Disagreed on how it should be used – united on the question of its external form: a discussion with building senator on the design of the Bauakademie.
Soon it will no longer consist only of scaffolding: the Bauakademie, here on the right behind the palace dome Photo: dpa
When photos, illustrations and drawings of the building, which was demolished in 1962, are shown at events about Karl Friedrich Schinkel’s Bauakademie, the level of excitement in the audience rises every time: the red profane brick building from 1836, the ideal cube and the beautiful terracotta decoration – Schinkel’s architecture is still considered the icon of 19th-century modernism.
On Wednesday evening at the Haus der Berliner Stadtbibliothek, the organizers – the Verein Berliner Wirtschaftsgesprache and the Architekten- und Ingenieurverein zu Berlin (AIV) – once again used these means in a high-level discussion on the topic of "Bauakademie – Was und Wie? According to the architectural historian Peter Lemburg in his introductory lecture, the media’s remembrance of "Schinkel’s revolutionary building" was also intended to set the direction of the reconstruction. For this direction – modern versus original – has been open to date.
Since the German Bundestag approved the sum of 62 million euros for the construction of a new Bauakademie in the vicinity of the Humboldt Forum in November 2016, "we are happy here about the wonderful gift," as Katrin Lompscher said on the podium. But Berlin still has to reach an agreement with the federal government on the "concrete content, form and sponsorship," according to the building senator.
The agreement does not seem to be easy, Lompscher let slip. The "financial backer and builder, the federal government," plans to announce an "architectural competition for the Bauakademie" on its own initiative in the summer of 2017. The utilization concepts are also to be examined by the Federal Foundation for Building Culture, "of which we don’t know what will come out of it," as Hans Kollhoff, architect and chairman of the "International Building Academy" initiative, noted.
In order to counter these many unknowns, Kollhoff continued, Berlin must come up with a coordinated concept for the use of the future Bauakademie as well as a "clear stance on reconstruction."

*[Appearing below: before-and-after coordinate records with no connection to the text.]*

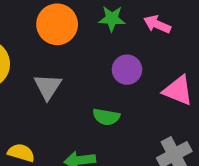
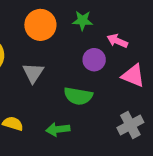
pink arrow: (157, 24) -> (117, 41), moved
green semicircle: (106, 117) -> (78, 96), size x1.4

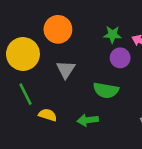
green star: (83, 21) -> (112, 35), moved
orange circle: (40, 25) -> (58, 29), moved

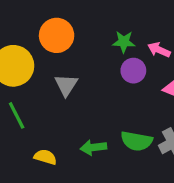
green semicircle: (106, 90) -> (137, 141), moved
yellow semicircle: (48, 115) -> (45, 157), moved

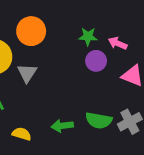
gray triangle: (66, 85) -> (27, 73), moved

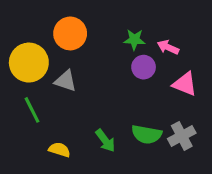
gray triangle: (27, 73) -> (66, 81), turned -45
green arrow: (62, 126) -> (105, 141), turned -120

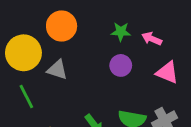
purple circle: (144, 67) -> (121, 65), moved

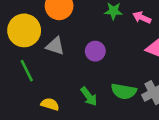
purple circle: (121, 65) -> (95, 51), moved

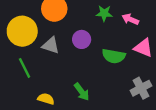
purple circle: (95, 51) -> (82, 39), moved
green semicircle: (124, 91) -> (114, 56), moved

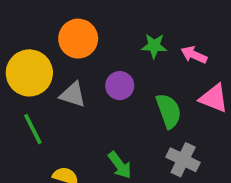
green semicircle: (114, 56) -> (169, 111), turned -120
gray cross: (141, 88) -> (183, 160), moved, turned -36

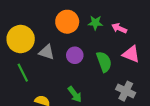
orange circle: (78, 39) -> (67, 22), moved
purple circle: (120, 86) -> (75, 55), moved
gray cross: (183, 160) -> (126, 91), moved

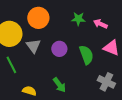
orange circle: (67, 22) -> (38, 18), moved
gray triangle: (47, 52) -> (33, 46), turned 35

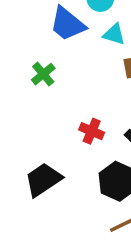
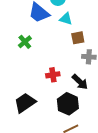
red cross: (92, 131) -> (53, 75), turned -32

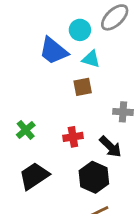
brown square: (78, 38) -> (83, 87), moved
green cross: (25, 42) -> (26, 130), moved

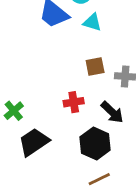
brown square: (83, 87) -> (95, 66), moved
green cross: (26, 130) -> (14, 111), moved

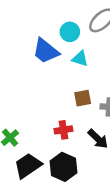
black hexagon: (95, 144) -> (63, 167), moved

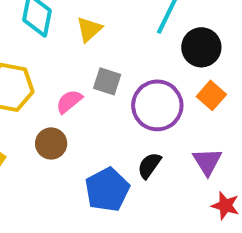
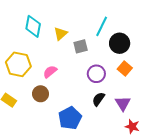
gray square: (107, 81) -> (81, 46), moved, turned -32
purple circle: (157, 105) -> (96, 74), size x0.7
black semicircle: (149, 166) -> (98, 99), moved

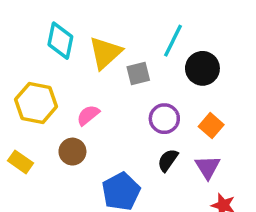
yellow triangle: (61, 34) -> (105, 53), size x1.5
orange square: (125, 69) -> (211, 126), moved

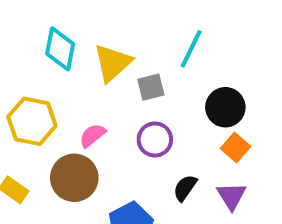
black circle: (202, 68) -> (225, 107), moved
purple circle: (164, 119) -> (155, 139), moved
brown circle: (72, 152) -> (74, 178), size x1.5

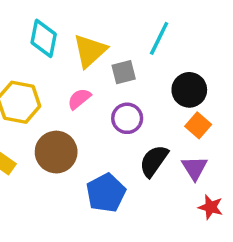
pink semicircle: (92, 135) -> (79, 99), moved
black semicircle: (185, 188) -> (154, 161), size x1.4

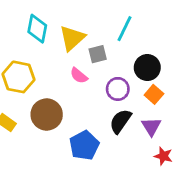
pink semicircle: (79, 99) -> (79, 76), moved, turned -102
purple circle: (127, 118) -> (118, 89), moved

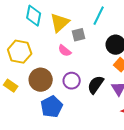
purple circle: (118, 89) -> (72, 81), moved
blue pentagon: (84, 145) -> (52, 107), moved

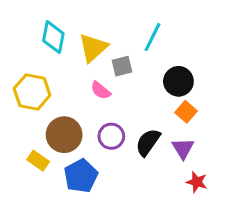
yellow rectangle: (11, 86) -> (38, 161), moved

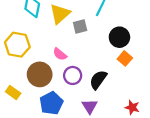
pink semicircle: (101, 90) -> (60, 54), moved
purple triangle: (183, 148) -> (90, 106), moved
yellow rectangle: (38, 161) -> (13, 93), moved

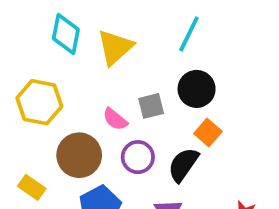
gray square: (80, 27) -> (151, 106), moved
black circle: (119, 37) -> (197, 89), moved
orange square: (125, 58) -> (208, 132), moved

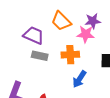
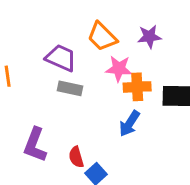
pink star: (86, 34) -> (119, 69), moved
orange cross: (70, 55) -> (137, 87), moved

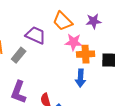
gray rectangle: (70, 88) -> (19, 55), moved, turned -63
blue arrow: (130, 123) -> (81, 78), turned -30

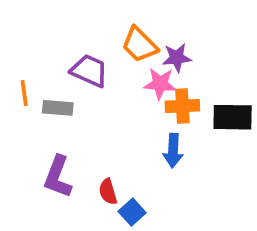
purple star: (94, 21) -> (177, 58), moved
gray rectangle: (19, 55) -> (58, 108), turned 56

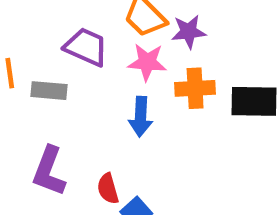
pink star: (160, 84) -> (147, 62), moved
blue arrow: (173, 151) -> (141, 117), moved

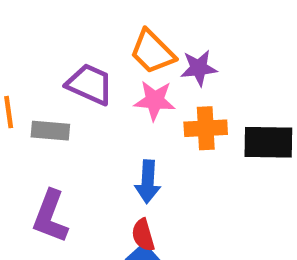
blue arrow: (141, 117) -> (148, 182), moved
red semicircle: (108, 189) -> (143, 235), moved

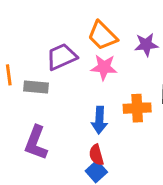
purple star: (199, 68) -> (146, 45), moved
purple trapezoid: (90, 84) -> (62, 57), turned -48
orange cross: (206, 128) -> (137, 108), moved

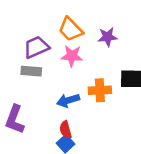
gray rectangle: (36, 87) -> (31, 71), moved
blue arrow: (99, 120) -> (68, 100), turned 70

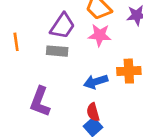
purple trapezoid: (36, 47) -> (63, 26), turned 148

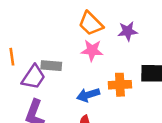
purple trapezoid: (63, 26) -> (33, 77), moved

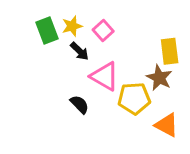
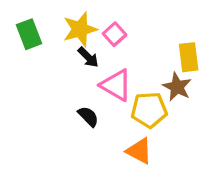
yellow star: (72, 26) -> (80, 29), size x1.5
green rectangle: (47, 30) -> (29, 34), moved
orange triangle: (167, 125) -> (139, 151), moved

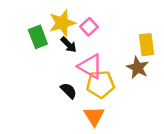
green rectangle: (29, 34) -> (38, 37), moved
yellow pentagon: (149, 110) -> (101, 84), moved
orange triangle: (139, 151) -> (94, 116), moved, turned 30

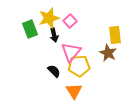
black arrow: (69, 45) -> (54, 35), turned 32
pink triangle: (90, 66) -> (71, 52), turned 40

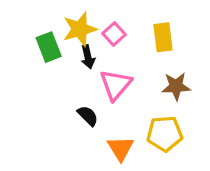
yellow rectangle: (115, 35) -> (163, 37), moved
brown star: (108, 53) -> (176, 86), turned -30
yellow pentagon: (79, 66) -> (165, 134), moved

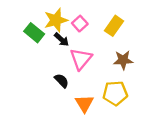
yellow rectangle: (163, 37) -> (114, 26), turned 42
green rectangle: (49, 47) -> (34, 33), turned -30
black arrow: (88, 57) -> (62, 40), turned -35

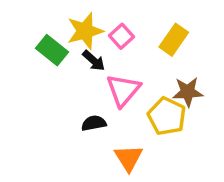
black semicircle: (62, 81) -> (94, 123), turned -56
yellow pentagon: (115, 93) -> (167, 116), moved, turned 30

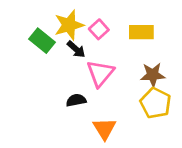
yellow rectangle: (174, 40) -> (141, 32), turned 55
yellow pentagon: (167, 116) -> (156, 103), moved

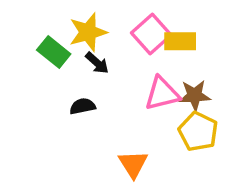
pink square: (99, 29) -> (151, 34), moved, size x1.5
pink triangle: (100, 73) -> (162, 94), moved, turned 36
black semicircle: (76, 100) -> (83, 106), moved

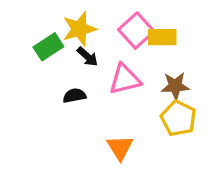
green rectangle: (54, 52) -> (48, 47), turned -72
pink triangle: (162, 94) -> (125, 79), moved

But this is precisely what seems difficult in the city, as the disunity of the debate showed. There is covetousness: Hermann Parzinger, president of the Prussian Cultural Heritage Foundation, defended his idea of a large modern architecture museum on Wednesday. For Lompscher, it was important that the "Berlin reference" be reflected in the programs and architecture exhibitions. Kollhoff, on the other hand, and likewise Wolfgang Schuster, AIV board member, focus on the internationality of an architecture center. Quo vadis Bauakademie?
When it came to the question "How much Schinkel must be in the rebuilt Bauakademie?" the participants in the round were rather unanimous. The reminder pictures had an effect. Especially since Thomas Kohler, director of the Berlinische Galerie and advocate of a modern variant of reconstruction, was absent from the podium due to illness. "Something new cannot be the subject of the competition; the Bauakademie can only be rebuilt where and how it was," Kollhoff stated defiantly conservative.
Hans Kollhoff, architect
"The Bauakademie can only be built as it was".
Lompscher also advocated incorporating "as much Schinkel as possible" into a reconstruction; the "red box" meant a landmark for the city and its architectural history. The fact that Parzinger suggested in the end, in view of a new utilization concept, to allow "cutbacks in the interior" – that is, to seek a compromise between old and new – was then lost. Schinkel reloaded remained the motto.